Lucy Aikin uses the word a bit differently in her Memoirs of the Court of Queen Elizabeth. I was unable to find the full context of this quote. I could only uncover the usage itself, the book title, and the author's name. I wasn't able to read sample pages or search the entire book on GoogleBooks like I normally do. So, your surmises will be as good as mine as to what "they" refers to: "They were conducted on a scale of grandeur and expense which may still surprise; but taste as yet was in its infancy, and the whole was characterized by the unmerciful tediousness, the ludicrous incongruities, and the operose pedantry of a semi-barbarous age."

Obviously, operose has a wide range of appropriate use. It can fit as easily into a regular description as it can into a political treatise or Parliamentary proceedings. So now you have one more word to choose from when faced with describing some wearisome thing :) Onward to the story clip! Assuming I can think of one in the next few minutes...

"Your mother's a calling you, lass," Duncan said, a blast of cold air rushing inside with him. "Best not keep her."

"Aye, I've stayed too long already." I tucked the wool closer around the little ones packed into the bed like newborn kine in straw. "Send for me if they worsen?"

He nodded. I wrapped myself in own wools and was pulling the door closed behind me when he called my name.
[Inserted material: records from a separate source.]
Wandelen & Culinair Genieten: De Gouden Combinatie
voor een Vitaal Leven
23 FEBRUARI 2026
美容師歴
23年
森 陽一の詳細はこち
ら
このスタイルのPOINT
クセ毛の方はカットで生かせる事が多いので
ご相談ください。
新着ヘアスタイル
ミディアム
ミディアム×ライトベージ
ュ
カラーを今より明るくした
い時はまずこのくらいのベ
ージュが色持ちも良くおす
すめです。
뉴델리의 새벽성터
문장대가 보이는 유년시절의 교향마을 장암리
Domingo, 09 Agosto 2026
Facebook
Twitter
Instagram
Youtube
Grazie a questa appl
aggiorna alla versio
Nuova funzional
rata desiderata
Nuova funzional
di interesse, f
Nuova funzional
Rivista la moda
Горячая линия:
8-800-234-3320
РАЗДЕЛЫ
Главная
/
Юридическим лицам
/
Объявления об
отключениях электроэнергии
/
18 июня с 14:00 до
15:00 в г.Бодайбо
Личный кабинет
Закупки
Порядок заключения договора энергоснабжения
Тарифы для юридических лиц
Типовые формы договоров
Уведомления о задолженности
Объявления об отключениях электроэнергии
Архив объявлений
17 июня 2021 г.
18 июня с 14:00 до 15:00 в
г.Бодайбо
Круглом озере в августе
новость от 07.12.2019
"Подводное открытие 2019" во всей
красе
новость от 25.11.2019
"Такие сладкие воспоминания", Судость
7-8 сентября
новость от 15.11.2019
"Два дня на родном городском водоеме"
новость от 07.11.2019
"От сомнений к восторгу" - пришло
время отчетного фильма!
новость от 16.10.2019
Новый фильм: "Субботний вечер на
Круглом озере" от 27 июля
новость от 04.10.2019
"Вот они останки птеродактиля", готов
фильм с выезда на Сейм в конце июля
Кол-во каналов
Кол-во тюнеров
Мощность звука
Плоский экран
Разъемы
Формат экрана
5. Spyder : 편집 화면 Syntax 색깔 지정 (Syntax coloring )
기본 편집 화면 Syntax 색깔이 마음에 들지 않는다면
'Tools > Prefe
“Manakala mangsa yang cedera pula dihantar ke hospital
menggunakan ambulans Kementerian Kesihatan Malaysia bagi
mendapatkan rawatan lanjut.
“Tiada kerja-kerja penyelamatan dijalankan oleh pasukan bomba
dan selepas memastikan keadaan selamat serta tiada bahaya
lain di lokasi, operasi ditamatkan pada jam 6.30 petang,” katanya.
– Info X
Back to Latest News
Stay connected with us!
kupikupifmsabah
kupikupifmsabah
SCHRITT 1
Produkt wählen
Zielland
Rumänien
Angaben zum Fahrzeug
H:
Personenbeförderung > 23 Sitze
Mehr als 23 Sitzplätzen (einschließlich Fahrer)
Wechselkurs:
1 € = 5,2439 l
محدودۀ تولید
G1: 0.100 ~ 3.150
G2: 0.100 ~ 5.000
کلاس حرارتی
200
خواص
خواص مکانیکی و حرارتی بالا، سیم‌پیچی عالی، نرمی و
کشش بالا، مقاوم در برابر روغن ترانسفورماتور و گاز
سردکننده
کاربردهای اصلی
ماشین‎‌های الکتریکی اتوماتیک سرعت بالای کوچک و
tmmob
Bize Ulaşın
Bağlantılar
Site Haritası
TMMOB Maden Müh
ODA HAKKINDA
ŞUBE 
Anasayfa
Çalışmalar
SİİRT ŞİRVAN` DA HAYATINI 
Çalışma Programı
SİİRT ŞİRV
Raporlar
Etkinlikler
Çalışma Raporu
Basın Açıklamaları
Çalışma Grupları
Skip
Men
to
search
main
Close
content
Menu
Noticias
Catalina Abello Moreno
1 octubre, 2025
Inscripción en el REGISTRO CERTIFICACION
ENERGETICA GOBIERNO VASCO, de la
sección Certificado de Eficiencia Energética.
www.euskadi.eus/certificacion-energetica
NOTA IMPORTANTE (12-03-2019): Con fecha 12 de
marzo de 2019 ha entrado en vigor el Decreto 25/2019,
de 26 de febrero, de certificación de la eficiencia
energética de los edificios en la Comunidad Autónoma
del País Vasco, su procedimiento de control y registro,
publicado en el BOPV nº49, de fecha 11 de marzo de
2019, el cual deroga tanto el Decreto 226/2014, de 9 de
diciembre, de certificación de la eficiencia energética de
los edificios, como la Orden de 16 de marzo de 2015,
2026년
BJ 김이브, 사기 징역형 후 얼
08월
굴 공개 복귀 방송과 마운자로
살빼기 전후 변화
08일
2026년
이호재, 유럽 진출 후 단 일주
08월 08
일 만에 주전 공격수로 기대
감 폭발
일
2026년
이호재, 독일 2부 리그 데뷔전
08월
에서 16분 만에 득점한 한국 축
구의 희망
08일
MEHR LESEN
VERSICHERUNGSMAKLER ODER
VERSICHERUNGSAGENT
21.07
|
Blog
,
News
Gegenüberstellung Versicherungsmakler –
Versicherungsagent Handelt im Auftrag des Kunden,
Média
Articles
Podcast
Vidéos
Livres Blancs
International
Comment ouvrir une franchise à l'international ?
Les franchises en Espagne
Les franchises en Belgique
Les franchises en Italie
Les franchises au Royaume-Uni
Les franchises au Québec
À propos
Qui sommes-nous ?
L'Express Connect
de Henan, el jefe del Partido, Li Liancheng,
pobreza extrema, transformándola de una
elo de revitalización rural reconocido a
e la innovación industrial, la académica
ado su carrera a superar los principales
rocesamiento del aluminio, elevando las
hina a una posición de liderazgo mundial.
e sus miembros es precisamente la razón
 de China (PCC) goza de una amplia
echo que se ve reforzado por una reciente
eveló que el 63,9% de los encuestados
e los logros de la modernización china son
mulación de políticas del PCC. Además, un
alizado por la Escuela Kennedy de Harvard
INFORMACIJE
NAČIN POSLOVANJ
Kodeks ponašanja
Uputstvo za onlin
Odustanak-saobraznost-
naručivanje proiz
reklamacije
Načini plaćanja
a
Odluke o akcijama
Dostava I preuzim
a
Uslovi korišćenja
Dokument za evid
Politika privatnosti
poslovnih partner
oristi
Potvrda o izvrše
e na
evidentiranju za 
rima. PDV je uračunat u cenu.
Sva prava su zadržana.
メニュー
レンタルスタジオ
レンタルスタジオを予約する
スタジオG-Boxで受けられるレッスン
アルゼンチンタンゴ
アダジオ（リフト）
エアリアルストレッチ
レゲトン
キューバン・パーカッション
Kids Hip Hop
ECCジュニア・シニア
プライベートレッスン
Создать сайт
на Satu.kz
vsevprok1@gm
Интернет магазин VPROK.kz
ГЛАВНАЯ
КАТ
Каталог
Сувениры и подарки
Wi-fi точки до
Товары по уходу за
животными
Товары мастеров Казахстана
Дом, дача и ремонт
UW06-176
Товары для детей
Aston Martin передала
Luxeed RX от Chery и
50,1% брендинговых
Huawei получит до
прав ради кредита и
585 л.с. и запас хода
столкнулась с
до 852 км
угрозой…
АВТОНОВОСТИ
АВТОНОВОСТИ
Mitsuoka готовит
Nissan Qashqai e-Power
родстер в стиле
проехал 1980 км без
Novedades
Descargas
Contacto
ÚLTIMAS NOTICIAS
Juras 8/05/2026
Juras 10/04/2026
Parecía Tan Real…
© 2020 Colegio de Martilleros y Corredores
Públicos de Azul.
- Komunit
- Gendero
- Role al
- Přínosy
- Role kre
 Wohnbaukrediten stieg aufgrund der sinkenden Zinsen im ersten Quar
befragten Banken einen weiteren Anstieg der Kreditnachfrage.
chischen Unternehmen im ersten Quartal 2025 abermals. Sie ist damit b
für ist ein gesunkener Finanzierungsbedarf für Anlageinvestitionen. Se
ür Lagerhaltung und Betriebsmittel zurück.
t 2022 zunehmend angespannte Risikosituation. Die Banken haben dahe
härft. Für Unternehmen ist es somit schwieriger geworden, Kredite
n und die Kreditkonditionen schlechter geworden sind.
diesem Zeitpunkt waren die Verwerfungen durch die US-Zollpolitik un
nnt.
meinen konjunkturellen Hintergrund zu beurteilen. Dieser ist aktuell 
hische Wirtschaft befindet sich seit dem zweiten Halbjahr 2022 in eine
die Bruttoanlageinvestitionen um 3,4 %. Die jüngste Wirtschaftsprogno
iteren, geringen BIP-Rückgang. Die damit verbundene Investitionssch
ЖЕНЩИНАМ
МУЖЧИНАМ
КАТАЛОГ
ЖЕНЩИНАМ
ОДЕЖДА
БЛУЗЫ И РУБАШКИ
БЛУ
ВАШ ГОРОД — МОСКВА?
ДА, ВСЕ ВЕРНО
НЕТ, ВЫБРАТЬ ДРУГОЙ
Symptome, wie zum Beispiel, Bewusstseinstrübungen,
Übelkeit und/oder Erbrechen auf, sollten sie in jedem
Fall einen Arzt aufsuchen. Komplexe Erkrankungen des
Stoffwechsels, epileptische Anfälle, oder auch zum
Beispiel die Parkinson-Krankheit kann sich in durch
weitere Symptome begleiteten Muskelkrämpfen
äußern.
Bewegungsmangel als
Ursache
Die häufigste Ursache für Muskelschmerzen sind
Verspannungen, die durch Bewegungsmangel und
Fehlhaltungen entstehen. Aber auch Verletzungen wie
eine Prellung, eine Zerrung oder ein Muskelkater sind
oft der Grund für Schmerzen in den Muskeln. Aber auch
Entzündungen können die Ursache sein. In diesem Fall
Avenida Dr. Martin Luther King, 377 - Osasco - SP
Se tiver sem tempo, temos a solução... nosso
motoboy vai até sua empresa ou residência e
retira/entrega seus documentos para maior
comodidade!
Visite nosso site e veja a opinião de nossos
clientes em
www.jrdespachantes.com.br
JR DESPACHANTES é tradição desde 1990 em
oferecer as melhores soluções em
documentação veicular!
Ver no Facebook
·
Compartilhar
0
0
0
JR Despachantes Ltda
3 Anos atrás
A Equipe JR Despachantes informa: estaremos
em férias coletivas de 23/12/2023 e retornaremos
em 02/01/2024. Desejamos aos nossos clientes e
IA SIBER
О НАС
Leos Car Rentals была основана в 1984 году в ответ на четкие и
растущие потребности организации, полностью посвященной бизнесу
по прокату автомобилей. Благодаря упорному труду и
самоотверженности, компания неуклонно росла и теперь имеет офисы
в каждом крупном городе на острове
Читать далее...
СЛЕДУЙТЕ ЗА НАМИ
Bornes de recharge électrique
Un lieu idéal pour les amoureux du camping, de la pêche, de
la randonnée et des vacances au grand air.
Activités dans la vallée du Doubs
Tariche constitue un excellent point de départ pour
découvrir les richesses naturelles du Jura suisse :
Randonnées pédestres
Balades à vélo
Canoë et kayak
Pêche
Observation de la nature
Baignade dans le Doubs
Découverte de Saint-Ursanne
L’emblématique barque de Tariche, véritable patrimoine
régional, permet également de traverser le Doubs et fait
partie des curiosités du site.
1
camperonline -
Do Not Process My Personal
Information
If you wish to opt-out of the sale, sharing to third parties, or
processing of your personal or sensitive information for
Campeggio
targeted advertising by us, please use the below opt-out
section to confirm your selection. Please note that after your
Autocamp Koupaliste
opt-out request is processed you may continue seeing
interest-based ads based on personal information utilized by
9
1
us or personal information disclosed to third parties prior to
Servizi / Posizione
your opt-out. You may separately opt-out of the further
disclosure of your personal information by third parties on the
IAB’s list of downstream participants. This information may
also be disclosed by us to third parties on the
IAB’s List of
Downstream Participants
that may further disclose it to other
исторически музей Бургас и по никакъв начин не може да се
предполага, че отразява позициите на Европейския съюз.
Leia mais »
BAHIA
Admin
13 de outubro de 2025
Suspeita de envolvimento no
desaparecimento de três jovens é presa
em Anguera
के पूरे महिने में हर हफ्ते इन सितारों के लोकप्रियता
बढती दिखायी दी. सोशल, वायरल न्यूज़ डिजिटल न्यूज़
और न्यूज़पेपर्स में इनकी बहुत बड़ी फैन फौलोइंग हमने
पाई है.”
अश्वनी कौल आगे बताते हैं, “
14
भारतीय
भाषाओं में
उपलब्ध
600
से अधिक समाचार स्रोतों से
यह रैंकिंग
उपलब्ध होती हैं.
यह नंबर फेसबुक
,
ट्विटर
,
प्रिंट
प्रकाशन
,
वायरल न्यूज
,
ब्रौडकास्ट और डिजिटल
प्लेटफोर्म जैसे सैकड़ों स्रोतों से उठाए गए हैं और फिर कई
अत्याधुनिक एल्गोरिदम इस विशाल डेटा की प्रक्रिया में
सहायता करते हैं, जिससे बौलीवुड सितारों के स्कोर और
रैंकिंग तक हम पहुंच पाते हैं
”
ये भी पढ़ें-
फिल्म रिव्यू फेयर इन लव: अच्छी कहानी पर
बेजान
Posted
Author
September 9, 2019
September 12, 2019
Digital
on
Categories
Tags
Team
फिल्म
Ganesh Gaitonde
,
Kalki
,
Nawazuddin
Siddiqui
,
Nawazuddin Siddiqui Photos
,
I turned back, expecting him to be seated by the hearth where I had left him. But he was at the door, his hand on the other side of the handle. I looked up at him while the wind bit at my face.

"I cannot thank you enough. It's an operose thing you've been doing these last days, caring for them."

"Please, Duncan, it's nothing. You know what a joy they are to me, and to all of us."
"I'm still obliged to you, lass."

I smiled at him and he almost smiled in return. Then he shut the door and I hurried home, the blasting highland air for my companion. All these years, and he still called me "lass."